When Typhoon Haiyan tore through the Philippines, it not only destroyed people’s houses and swept away their belongings, for many, it also took away their ability to make a living.

In the areas affected by the Typhoon, communities mainly rely on fishing, subsistence farming, rice cultivation, the sale of coconut by-products to eke out a living. But the Typhoon took that all away in mere minutes, as it crushed the traditional slim wooden canoes used by fishermen, flooded crops, uprooted acres of coconut groves and killed livestock.

And if one does not earn a living, it makes it nearly impossible to consider building a new house or even repairing one that is damaged. It creates a vicious cycle of poverty that can be overwhelming. Just ask Rodel Doble, a fisherman from the community of Calawaisan in Northern Cebu.

“It’s like having the weight of the world on you, when you have no money for another house,” says Rodel, who is a father of two young girls.

Rodel says that his house was totally scrapped by the storm. “The storm was indescribable. I hugged my two daughters tightly before they went to the evacuation centre.”

Thankfully, his family survived, but getting his family back on their feet has not been so easy.

“Finding money for my house, for food, for the education of my children… Every day, I struggle to meet these needs.”

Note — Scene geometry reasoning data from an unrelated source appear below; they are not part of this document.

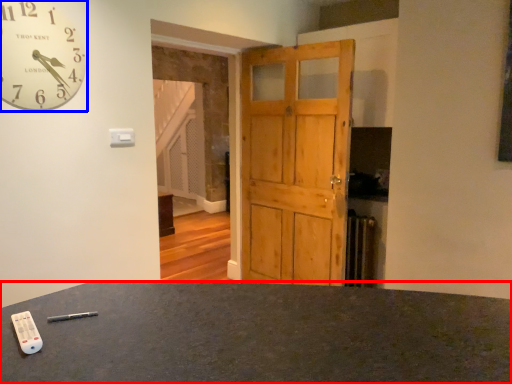 Question: Which point is further to the camera, desk (highlighted by a red box) or wall clock (highlighted by a blue box)?

Choices:
 (A) desk
 (B) wall clock

Answer: (B) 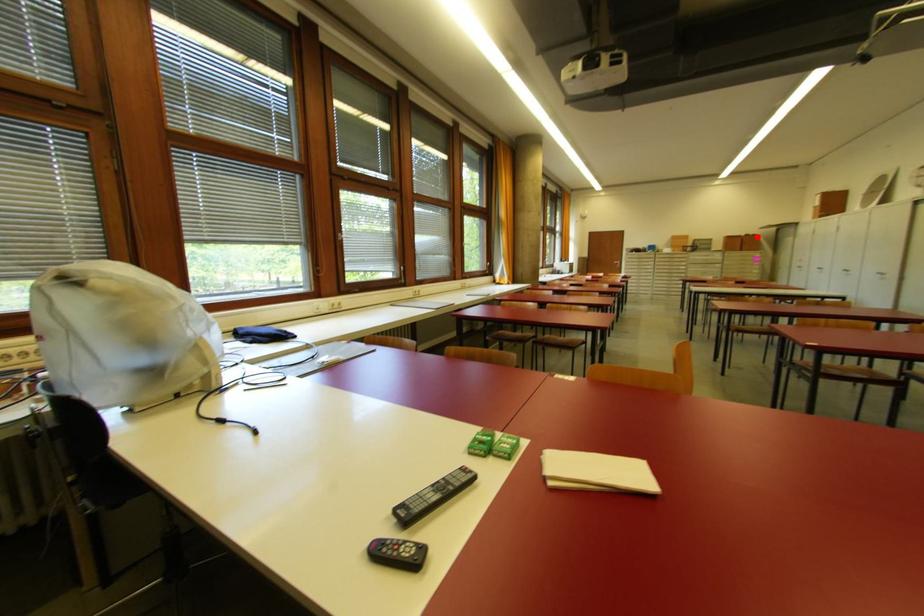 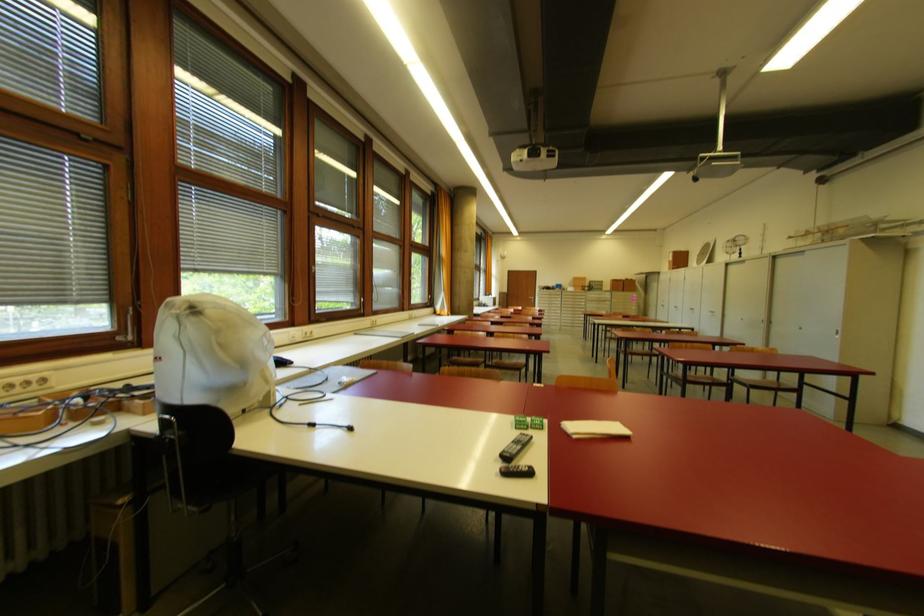 In the second image, find the point that corresponds to the highlighted location in the first image.

(634, 281)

Before the storm, Rodel would accompany other fishermen out to sea to help with the catch, of which they would split the profits. Not owning his own boat, however, limited his income and, as a consequence, his ability to recover from the storm.

Caritas Philippines-NASSA and the Social Action Centre of the Diocese of Cebu with support from Development and Peace has been helping people like Rodel to transition back to work, by providing fishing boats, livestock and agricultural equipment.

In all cases, however, those who have been identified as most in need of support for restarting their livelihoods, are expected to in turn help break the cycle of poverty by giving back a portion of their catch or an offspring of their livestock to the community as a way to help others.

For Rodel and his family, this has been life-changing and he really appreciates that he too can contribute to his community. “It is such a blessing from God to have my own boat. What I give of my catch is such a small compared to what we have been given.”